_PROMPT_
Keep only the lines of the material below that contain the word "Calculateur". Copy those lines.

=== Begin Enclosure ===

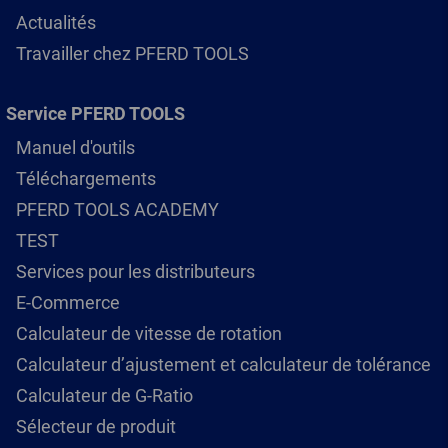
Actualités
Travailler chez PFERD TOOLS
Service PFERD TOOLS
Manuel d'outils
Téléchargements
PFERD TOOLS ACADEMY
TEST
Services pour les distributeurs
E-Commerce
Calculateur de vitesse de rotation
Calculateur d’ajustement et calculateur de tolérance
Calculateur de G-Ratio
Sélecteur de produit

=== End Enclosure ===
=== Begin Enclosure ===

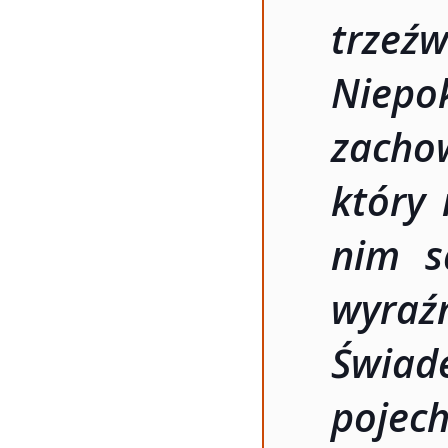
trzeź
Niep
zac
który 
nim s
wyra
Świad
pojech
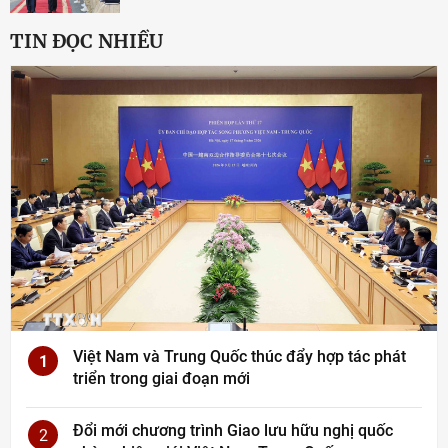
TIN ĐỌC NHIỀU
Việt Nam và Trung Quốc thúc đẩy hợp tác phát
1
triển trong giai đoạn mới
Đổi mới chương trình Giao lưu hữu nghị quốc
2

=== End Enclosure ===

_WRITTEN ANSWER_
Calculateur de vitesse de rotation
Calculateur d’ajustement et calculateur de tolérance
Calculateur de G-Ratio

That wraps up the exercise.